The California government, the schools and the various media are
dominated by social and economic lefties, who have become quite
good at acquiring and using power. Meanwhile, the right is divided
between social conservatives, who nominated gubernatorial candidate
Bill Simon, and more socially (and, often, economically) liberal
old guard Republicans, who would rather choke on a frog than see a
conservative Catholic in office. In short, as presently
constituted, California's politics are so very… Canadian.
However, like Canada, the Tarnished State's current consensus is
wafer thin and held together by the shaky notion that the
governmental status quo cannot be altered -- ever.

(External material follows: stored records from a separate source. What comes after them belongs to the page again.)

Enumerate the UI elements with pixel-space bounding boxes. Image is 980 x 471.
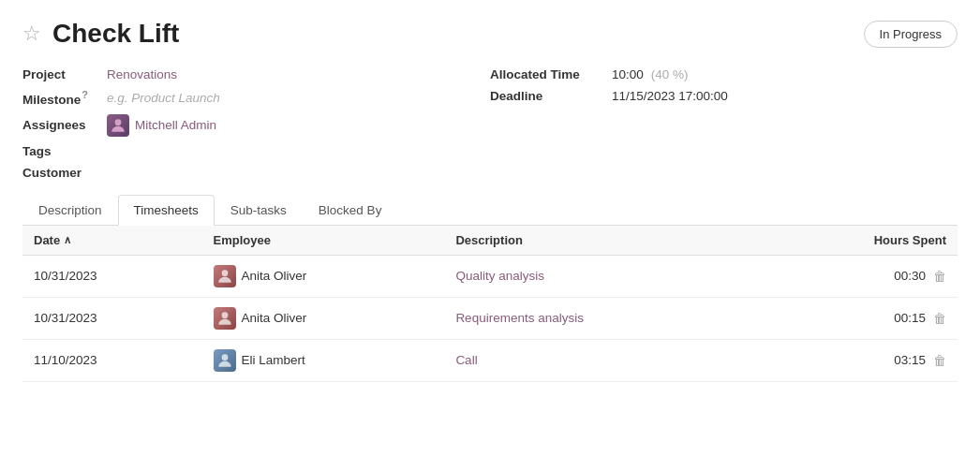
table-row: 10/31/2023 Anita Oliver Requirements ana… [22,297,958,339]
meta-right: Allocated Time 10:00 (40 %) Deadline 11/… [490,67,958,180]
avatar [214,307,236,330]
hours-value: 00:30 [894,269,926,283]
cell-date: 10/31/2023 [22,255,202,297]
milestone-row: Milestone? e.g. Product Launch [22,89,490,107]
date-col-label: Date [34,233,60,247]
tags-row: Tags [22,144,490,158]
star-icon[interactable]: ☆ [22,23,41,44]
assignees-label: Assignees [22,118,107,132]
cell-description[interactable]: Quality analysis [444,255,759,297]
cell-employee: Anita Oliver [202,255,445,297]
customer-row: Customer [22,166,490,180]
employee-name: Anita Oliver [242,269,307,283]
col-description: Description [444,226,759,256]
allocated-time: 10:00 [612,67,644,81]
svg-point-3 [221,354,228,361]
sort-arrow-icon[interactable]: ∧ [64,234,71,246]
cell-description[interactable]: Call [444,339,759,381]
status-badge[interactable]: In Progress [864,21,958,48]
avatar [214,265,236,287]
tabs-bar: Description Timesheets Sub-tasks Blocked… [22,195,958,226]
cell-hours: 00:30 🗑 [759,255,958,297]
avatar [214,349,236,372]
delete-icon[interactable]: 🗑 [933,353,946,368]
allocated-pct: (40 %) [651,67,689,81]
cell-employee: Eli Lambert [202,339,445,381]
col-employee: Employee [202,226,445,256]
cell-employee: Anita Oliver [202,297,445,339]
assignees-row: Assignees Mitchell Admin [22,114,490,137]
avatar [107,114,129,137]
milestone-help-icon: ? [82,89,88,100]
col-date: Date ∧ [22,226,202,256]
milestone-placeholder[interactable]: e.g. Product Launch [107,91,220,105]
deadline-row: Deadline 11/15/2023 17:00:00 [490,89,958,103]
allocated-label: Allocated Time [490,67,612,81]
svg-point-0 [115,119,122,125]
project-label: Project [22,67,107,81]
assignee-name[interactable]: Mitchell Admin [135,118,216,132]
svg-point-2 [221,312,228,318]
tags-label: Tags [22,144,107,158]
cell-date: 11/10/2023 [22,339,202,381]
cell-hours: 03:15 🗑 [759,339,958,381]
delete-icon[interactable]: 🗑 [933,269,946,284]
table-header-row: Date ∧ Employee Description Hours Spent [22,226,958,256]
cell-hours: 00:15 🗑 [759,297,958,339]
deadline-value: 11/15/2023 17:00:00 [612,89,728,103]
delete-icon[interactable]: 🗑 [933,311,946,326]
title-area: ☆ Check Lift [22,19,179,49]
meta-grid: Project Renovations Milestone? e.g. Prod… [22,67,958,180]
svg-point-1 [221,270,228,276]
employee-name: Eli Lambert [242,353,305,367]
allocated-values: 10:00 (40 %) [612,67,689,81]
timesheet-table: Date ∧ Employee Description Hours Spent … [22,226,958,382]
allocated-row: Allocated Time 10:00 (40 %) [490,67,958,81]
tab-timesheets[interactable]: Timesheets [118,195,215,226]
col-hours-spent: Hours Spent [759,226,958,256]
milestone-label: Milestone? [22,89,107,107]
table-row: 11/10/2023 Eli Lambert Call 03:15 🗑 [22,339,958,381]
project-row: Project Renovations [22,67,490,81]
customer-label: Customer [22,166,107,180]
project-value[interactable]: Renovations [107,67,177,81]
tab-description[interactable]: Description [22,195,118,226]
tab-blocked-by[interactable]: Blocked By [303,195,398,226]
deadline-label: Deadline [490,89,612,103]
cell-description[interactable]: Requirements analysis [444,297,759,339]
meta-left: Project Renovations Milestone? e.g. Prod… [22,67,490,180]
page-title: Check Lift [52,19,179,49]
assignee-item: Mitchell Admin [107,114,216,137]
page-header: ☆ Check Lift In Progress [22,19,958,49]
hours-value: 00:15 [894,311,926,325]
employee-name: Anita Oliver [242,311,307,325]
cell-date: 10/31/2023 [22,297,202,339]
hours-value: 03:15 [894,353,926,367]
table-row: 10/31/2023 Anita Oliver Quality analysis… [22,255,958,297]
tab-subtasks[interactable]: Sub-tasks [215,195,303,226]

This may go a
long way in explaining why the secessionists in the San Fernando
Valley have faced such contempt in the press these past few years.

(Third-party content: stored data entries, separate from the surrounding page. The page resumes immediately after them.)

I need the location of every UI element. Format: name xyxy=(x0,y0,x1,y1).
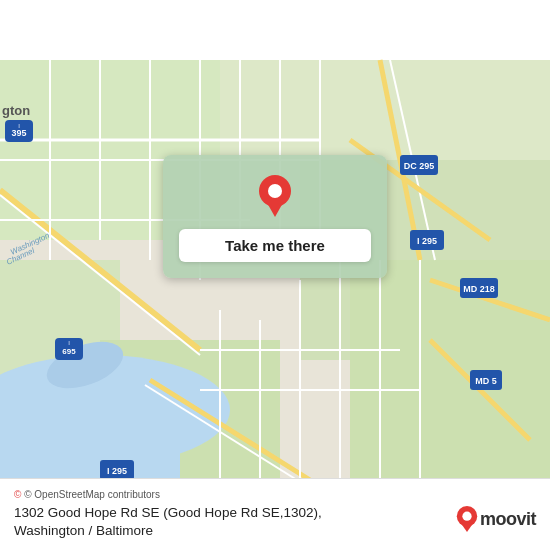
moovit-logo: moovit xyxy=(456,506,536,532)
moovit-logo-text: moovit xyxy=(480,509,536,530)
osm-attribution-text: © OpenStreetMap contributors xyxy=(24,489,160,500)
svg-text:DC 295: DC 295 xyxy=(404,161,435,171)
map-container: 395 I 695 I DC 295 I 295 I 295 MD 218 MD… xyxy=(0,0,550,550)
svg-point-62 xyxy=(462,512,471,521)
svg-text:I 295: I 295 xyxy=(417,236,437,246)
svg-text:MD 218: MD 218 xyxy=(463,284,495,294)
svg-text:395: 395 xyxy=(11,128,26,138)
take-me-there-button[interactable]: Take me there xyxy=(179,229,371,262)
svg-rect-9 xyxy=(0,390,180,490)
svg-text:gton: gton xyxy=(2,103,30,118)
moovit-pin-icon xyxy=(456,506,478,532)
svg-marker-59 xyxy=(266,201,284,217)
svg-text:695: 695 xyxy=(62,347,76,356)
svg-point-58 xyxy=(268,184,282,198)
svg-text:I 295: I 295 xyxy=(107,466,127,476)
osm-attribution: © © OpenStreetMap contributors xyxy=(14,489,536,500)
svg-text:MD 5: MD 5 xyxy=(475,376,497,386)
svg-marker-61 xyxy=(460,523,473,532)
location-card: Take me there xyxy=(163,155,387,278)
location-pin-icon xyxy=(253,173,297,217)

They've been charged with greed, tarred as racists, and it has even
been insinuated that they're Republicans. All this over an attempt
to untangle themselves from one of the most corrupt and expensive
city bureaucracies the world has ever known.

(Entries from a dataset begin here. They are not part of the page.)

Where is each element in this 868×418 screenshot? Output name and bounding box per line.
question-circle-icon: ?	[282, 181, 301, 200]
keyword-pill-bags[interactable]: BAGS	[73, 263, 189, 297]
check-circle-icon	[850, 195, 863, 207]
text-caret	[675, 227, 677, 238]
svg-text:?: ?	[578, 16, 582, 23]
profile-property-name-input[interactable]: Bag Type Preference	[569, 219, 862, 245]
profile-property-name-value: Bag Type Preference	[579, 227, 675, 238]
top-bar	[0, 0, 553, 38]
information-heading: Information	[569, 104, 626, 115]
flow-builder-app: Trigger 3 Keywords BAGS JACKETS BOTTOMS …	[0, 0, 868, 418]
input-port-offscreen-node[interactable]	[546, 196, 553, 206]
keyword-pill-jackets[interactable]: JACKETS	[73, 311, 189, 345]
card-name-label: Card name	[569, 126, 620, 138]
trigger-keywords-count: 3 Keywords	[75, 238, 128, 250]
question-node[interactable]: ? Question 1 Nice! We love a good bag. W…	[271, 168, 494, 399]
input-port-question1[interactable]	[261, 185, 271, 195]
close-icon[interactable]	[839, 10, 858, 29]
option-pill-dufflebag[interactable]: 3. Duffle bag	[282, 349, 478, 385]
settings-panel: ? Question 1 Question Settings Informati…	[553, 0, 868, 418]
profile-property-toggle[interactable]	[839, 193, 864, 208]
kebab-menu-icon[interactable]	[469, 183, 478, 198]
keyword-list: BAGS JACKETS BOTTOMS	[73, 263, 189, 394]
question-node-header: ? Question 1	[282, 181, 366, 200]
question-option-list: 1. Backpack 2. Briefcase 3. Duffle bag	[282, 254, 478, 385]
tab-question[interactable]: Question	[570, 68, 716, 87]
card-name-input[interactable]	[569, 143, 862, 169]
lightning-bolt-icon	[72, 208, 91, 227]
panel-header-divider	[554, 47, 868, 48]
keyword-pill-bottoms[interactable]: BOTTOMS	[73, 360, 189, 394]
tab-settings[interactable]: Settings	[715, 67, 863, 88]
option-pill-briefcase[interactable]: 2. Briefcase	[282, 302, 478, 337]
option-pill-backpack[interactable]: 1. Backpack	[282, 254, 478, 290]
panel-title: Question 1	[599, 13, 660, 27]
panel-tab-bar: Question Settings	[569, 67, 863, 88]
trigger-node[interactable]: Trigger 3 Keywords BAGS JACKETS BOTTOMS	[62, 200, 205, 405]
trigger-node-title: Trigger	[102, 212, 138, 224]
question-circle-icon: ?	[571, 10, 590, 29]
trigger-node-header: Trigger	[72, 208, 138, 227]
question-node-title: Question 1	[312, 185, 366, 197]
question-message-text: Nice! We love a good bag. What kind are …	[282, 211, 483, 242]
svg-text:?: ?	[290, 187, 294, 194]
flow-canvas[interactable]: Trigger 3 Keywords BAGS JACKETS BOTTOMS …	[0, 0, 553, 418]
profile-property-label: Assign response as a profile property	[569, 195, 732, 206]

From one perspective, it's hard to see what all the fuss is
about. Los Angeles and the Valley already constitute two basically
separate entities in the minds of many, including the U.S. Postal
Service. Nor will any sensible analysts dispute that the Valley has
gotten a raw deal in terms of spending. The $127 million worth of
"valimony" that the secessionists would agree to pay the city every
year -- on a declining scale set to last for two decades
-- represents the amount of money that the Valley would have been
bilked for every year that it wouldn't have got back in terms of
spending. Under the terms of this agreement, the Los Angeles
government gets its money while the Valley gets its city and
everybody's happy.
But look at the secession vote through the lens of the static
California consensus and the conflict comes into focus. The success
of the Valley in getting secession on the ballot has sparked
several other credible independence movements, including one in
Hollywood. If the vote is even close this November, the drive for
self-government is not likely to be confined to the Los Angeles
area.
According to the Los Angeles Daily News, Mayor Hahn has
seen the petition writing on the wall: If secession comes short of
the necessary votes in this election, he will petition the state
assembly to pass legislation to make this sort of thing much more
difficult in the future. However, once roused, the impulse for
secession is not so easily put down. If the people cannot express
their displeasure at the ballot box, it will be expressed in other
forms -- forms which I'd rather not contemplate.